Give the number of lines in the records below that include "Beiträge". Reply with that number alone.

───

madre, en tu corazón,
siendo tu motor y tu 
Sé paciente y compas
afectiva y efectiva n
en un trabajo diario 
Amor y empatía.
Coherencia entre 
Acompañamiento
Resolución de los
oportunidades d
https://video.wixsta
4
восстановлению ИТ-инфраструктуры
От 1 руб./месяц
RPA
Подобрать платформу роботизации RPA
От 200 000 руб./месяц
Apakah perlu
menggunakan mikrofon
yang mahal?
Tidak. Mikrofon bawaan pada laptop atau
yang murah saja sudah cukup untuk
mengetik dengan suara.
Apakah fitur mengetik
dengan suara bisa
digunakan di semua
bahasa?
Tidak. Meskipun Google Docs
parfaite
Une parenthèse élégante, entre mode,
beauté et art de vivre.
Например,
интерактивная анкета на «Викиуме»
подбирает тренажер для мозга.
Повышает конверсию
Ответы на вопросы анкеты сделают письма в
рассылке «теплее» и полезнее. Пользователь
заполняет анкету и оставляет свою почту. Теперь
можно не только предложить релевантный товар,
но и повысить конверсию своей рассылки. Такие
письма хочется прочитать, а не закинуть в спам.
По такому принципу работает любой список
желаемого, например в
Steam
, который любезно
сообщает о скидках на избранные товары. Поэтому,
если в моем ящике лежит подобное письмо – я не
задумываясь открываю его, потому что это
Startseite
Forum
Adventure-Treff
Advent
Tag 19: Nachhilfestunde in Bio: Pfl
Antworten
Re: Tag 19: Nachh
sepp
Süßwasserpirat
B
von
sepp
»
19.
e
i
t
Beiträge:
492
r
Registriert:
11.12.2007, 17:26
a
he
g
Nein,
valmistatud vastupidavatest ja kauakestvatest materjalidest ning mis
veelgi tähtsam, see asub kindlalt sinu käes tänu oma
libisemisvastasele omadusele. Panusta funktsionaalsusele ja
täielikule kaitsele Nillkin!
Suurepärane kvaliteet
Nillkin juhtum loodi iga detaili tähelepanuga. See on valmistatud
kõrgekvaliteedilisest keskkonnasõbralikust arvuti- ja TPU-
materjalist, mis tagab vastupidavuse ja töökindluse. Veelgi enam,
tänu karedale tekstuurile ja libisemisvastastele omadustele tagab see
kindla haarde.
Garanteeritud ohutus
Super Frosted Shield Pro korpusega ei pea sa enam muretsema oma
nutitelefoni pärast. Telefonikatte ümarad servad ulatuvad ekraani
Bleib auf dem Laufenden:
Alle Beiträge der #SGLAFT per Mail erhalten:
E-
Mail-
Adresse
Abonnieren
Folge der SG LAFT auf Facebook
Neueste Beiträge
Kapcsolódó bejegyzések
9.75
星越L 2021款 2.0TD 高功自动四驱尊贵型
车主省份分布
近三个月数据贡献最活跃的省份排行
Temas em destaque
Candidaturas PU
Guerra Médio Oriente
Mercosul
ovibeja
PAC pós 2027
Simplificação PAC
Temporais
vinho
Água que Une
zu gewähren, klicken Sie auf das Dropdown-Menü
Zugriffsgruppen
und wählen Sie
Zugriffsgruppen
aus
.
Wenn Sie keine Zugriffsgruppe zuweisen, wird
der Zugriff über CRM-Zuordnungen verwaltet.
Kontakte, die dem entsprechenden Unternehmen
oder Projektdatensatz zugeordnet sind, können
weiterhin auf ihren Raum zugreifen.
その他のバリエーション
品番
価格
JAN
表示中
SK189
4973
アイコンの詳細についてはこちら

───

**The completed task**
3